* What you will do *
Show only those lines of the entries where the string "contracts" is found.
─── Information shown
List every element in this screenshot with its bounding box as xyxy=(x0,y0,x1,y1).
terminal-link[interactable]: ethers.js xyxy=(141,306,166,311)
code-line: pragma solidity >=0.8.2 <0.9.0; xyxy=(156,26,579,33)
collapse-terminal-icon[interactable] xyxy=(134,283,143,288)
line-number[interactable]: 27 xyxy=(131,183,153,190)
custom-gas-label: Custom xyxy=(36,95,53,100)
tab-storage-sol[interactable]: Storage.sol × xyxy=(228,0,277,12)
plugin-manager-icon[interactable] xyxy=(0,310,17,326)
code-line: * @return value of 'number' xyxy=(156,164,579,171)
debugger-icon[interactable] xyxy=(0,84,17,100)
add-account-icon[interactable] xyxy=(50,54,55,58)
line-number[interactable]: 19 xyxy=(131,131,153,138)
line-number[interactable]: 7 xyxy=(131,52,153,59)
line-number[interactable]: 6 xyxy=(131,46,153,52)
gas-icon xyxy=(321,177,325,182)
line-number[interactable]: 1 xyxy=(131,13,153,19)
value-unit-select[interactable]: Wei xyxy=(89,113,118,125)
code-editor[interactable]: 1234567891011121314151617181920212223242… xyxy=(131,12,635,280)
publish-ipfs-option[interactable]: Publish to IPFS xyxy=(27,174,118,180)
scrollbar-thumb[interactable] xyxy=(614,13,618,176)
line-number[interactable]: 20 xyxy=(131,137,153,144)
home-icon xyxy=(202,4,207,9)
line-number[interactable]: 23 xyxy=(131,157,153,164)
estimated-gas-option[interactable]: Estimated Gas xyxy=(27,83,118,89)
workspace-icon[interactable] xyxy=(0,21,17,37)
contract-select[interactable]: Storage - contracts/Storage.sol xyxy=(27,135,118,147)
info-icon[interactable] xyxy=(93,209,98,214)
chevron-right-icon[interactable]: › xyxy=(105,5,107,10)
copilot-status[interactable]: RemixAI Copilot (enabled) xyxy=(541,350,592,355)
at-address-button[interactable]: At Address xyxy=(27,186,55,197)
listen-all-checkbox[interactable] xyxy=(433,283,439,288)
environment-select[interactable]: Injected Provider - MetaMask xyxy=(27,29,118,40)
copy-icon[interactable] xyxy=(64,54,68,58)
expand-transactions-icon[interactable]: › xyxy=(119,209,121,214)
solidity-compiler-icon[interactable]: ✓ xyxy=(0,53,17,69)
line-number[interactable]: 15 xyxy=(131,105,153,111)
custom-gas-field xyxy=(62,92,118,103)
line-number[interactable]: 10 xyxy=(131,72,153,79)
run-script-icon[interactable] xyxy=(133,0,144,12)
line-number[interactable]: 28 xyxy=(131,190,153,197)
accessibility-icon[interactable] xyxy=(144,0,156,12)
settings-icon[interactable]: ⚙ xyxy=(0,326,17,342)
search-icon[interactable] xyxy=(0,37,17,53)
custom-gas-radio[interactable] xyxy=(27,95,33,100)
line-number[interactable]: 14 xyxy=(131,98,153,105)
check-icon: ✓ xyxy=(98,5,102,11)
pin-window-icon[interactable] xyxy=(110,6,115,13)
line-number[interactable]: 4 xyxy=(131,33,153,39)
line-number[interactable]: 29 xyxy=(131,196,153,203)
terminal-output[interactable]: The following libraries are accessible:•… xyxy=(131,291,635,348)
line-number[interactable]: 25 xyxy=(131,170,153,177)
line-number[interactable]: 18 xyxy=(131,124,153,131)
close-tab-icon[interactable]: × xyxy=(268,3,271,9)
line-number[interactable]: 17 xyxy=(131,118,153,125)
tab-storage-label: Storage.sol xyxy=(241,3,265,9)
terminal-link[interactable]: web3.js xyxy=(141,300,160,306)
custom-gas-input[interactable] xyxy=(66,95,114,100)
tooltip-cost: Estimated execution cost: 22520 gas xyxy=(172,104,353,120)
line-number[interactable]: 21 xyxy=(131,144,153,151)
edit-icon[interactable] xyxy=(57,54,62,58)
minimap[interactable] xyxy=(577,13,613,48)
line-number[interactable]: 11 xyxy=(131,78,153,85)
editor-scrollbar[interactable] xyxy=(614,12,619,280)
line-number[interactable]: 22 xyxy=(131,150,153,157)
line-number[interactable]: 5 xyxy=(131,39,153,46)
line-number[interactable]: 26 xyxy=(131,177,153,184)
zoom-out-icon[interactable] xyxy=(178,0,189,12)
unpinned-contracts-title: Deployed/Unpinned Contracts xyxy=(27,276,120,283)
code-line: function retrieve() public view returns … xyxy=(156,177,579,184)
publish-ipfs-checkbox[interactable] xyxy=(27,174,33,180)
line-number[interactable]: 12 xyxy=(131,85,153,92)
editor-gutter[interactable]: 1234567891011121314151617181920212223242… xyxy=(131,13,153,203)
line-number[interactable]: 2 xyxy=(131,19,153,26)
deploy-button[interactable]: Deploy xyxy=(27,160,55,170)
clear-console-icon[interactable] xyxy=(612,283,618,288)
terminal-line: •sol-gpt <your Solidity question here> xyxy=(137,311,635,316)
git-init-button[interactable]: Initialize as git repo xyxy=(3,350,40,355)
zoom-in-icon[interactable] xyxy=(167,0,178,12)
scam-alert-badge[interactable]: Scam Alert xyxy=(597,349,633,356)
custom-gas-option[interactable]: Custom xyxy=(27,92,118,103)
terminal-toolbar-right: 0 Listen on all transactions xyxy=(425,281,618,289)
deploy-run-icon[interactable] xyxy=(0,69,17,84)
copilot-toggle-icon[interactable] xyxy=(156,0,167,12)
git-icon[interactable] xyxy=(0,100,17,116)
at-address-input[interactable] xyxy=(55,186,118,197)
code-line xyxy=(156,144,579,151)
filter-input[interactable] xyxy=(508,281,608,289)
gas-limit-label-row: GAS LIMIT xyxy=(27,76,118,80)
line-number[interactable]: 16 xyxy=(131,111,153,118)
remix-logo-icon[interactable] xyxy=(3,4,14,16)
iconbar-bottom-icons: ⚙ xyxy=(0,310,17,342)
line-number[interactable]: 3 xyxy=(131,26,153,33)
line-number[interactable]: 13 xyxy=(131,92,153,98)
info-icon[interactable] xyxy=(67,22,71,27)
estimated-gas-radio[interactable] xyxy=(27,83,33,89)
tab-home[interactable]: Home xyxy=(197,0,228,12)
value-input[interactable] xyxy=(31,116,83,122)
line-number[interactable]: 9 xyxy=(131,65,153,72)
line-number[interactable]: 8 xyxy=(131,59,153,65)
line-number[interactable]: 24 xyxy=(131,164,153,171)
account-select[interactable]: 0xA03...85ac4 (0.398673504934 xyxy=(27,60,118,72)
──────
─── Information shown
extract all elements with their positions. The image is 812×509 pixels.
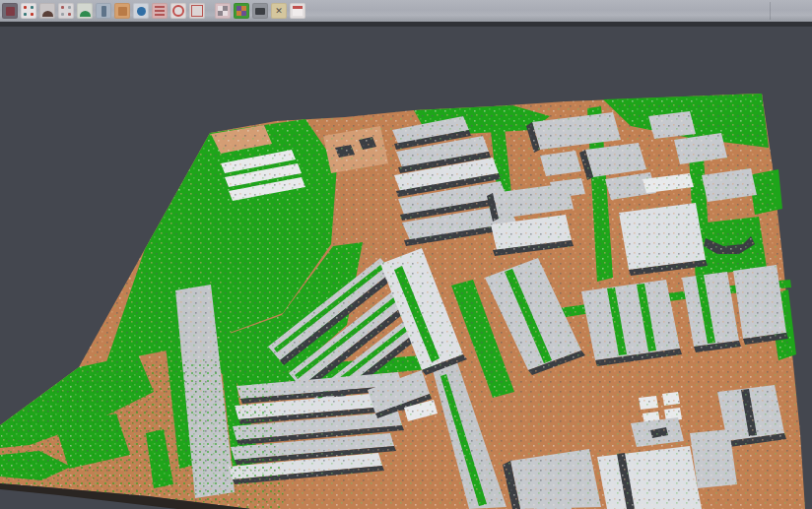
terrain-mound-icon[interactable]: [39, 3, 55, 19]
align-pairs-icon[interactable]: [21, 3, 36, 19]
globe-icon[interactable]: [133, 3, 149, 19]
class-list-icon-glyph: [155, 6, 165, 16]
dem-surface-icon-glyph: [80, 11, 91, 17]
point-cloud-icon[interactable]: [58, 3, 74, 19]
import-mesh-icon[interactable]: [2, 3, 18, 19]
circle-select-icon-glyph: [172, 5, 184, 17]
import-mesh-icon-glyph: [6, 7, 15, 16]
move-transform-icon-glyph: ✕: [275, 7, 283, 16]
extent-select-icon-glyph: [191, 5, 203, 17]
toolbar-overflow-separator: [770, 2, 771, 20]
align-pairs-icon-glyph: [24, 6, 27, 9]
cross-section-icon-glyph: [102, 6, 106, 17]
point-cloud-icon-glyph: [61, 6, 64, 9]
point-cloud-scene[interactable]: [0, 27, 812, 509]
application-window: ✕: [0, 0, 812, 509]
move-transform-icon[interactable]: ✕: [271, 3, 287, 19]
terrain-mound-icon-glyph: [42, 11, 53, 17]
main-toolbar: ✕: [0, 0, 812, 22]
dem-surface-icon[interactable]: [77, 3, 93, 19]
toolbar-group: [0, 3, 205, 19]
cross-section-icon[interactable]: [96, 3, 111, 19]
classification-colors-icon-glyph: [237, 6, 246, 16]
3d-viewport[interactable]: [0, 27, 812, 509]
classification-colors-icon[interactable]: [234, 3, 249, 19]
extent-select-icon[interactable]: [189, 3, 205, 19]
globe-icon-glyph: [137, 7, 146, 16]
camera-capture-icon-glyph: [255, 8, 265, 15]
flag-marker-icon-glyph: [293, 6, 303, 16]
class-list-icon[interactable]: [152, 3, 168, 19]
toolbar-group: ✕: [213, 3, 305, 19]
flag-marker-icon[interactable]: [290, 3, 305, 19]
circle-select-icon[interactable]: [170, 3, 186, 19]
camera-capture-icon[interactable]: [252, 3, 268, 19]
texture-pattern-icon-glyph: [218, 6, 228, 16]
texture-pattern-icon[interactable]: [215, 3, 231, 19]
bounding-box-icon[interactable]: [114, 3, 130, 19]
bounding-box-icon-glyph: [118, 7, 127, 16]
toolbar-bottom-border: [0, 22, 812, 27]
──────
* Your solution *
contract-select[interactable]: Storage - contracts/Storage.sol xyxy=(27,135,118,147)
unpinned-contracts-title: Deployed/Unpinned Contracts xyxy=(27,276,120,283)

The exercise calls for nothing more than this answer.